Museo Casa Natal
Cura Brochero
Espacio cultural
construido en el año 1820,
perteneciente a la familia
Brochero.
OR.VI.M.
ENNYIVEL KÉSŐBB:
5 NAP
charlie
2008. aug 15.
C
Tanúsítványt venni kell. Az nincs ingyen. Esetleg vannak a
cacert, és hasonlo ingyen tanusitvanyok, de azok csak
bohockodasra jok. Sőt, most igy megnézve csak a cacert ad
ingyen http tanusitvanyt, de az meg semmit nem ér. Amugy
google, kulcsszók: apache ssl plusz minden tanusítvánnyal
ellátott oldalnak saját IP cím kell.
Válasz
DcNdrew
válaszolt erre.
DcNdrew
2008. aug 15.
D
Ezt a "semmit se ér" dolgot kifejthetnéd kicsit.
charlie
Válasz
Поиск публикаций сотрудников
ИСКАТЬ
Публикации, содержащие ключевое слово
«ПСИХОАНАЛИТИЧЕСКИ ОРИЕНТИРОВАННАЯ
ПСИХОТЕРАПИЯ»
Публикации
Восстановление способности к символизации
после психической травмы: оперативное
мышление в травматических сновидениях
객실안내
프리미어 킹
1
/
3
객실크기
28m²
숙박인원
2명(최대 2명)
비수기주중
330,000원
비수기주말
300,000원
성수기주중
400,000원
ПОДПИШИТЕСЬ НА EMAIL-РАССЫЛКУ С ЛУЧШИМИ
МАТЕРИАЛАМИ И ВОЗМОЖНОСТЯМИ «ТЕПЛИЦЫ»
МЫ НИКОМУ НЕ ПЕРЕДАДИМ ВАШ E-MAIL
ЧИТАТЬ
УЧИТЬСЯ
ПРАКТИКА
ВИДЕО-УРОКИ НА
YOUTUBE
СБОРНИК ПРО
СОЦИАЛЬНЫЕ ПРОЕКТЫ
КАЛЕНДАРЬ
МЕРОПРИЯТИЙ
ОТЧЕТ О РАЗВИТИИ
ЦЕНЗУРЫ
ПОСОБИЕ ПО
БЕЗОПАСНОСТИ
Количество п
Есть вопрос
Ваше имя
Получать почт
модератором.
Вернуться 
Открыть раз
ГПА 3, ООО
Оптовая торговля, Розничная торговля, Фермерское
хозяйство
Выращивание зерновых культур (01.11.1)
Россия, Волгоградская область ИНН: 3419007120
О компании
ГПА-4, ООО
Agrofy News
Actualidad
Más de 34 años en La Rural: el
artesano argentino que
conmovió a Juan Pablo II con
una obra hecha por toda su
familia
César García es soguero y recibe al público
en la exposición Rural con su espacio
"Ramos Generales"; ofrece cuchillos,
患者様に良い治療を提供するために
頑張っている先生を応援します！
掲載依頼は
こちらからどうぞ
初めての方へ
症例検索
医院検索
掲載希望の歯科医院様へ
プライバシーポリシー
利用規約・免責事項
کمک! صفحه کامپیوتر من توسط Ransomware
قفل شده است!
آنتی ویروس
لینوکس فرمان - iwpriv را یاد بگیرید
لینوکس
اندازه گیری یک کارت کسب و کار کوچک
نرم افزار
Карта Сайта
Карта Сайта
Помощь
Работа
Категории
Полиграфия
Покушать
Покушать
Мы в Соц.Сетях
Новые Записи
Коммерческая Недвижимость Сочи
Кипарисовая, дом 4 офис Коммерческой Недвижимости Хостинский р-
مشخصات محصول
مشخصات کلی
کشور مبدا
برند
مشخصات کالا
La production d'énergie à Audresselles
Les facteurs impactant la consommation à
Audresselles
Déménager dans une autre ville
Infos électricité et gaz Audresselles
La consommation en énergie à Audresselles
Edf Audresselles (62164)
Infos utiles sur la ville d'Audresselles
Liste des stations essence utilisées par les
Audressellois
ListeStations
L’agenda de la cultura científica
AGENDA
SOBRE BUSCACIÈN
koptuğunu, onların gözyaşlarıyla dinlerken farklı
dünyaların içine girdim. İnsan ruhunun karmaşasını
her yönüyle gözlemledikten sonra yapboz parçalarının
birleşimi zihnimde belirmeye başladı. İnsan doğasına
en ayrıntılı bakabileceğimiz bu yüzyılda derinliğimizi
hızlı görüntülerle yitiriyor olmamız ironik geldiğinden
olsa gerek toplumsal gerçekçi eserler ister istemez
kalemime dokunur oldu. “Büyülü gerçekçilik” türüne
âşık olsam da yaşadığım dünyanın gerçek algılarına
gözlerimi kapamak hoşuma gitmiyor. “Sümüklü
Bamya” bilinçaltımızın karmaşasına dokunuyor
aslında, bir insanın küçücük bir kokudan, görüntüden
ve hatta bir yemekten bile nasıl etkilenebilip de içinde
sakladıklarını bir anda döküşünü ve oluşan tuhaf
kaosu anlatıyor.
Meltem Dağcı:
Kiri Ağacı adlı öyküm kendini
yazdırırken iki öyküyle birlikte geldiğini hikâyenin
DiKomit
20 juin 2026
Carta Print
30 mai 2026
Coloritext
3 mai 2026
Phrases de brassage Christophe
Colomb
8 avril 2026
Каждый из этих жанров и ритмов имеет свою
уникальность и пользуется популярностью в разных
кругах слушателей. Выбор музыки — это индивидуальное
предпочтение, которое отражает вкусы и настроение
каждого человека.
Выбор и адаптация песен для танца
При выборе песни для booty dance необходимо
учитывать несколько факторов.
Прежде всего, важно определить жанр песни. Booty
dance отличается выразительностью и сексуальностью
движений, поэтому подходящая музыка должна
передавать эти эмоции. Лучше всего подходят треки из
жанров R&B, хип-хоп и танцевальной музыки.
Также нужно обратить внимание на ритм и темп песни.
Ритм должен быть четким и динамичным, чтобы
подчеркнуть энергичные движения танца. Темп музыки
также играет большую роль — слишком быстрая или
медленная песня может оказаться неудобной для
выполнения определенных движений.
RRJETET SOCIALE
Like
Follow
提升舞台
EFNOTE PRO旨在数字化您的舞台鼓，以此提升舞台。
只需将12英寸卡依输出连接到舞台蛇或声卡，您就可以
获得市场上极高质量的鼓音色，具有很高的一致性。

> BRIEF
Wherever the word "Infos" turns up in the records, copy out the line it is on.

> RESPONSE AREA
Infos électricité et gaz Audresselles
Infos utiles sur la ville d'Audresselles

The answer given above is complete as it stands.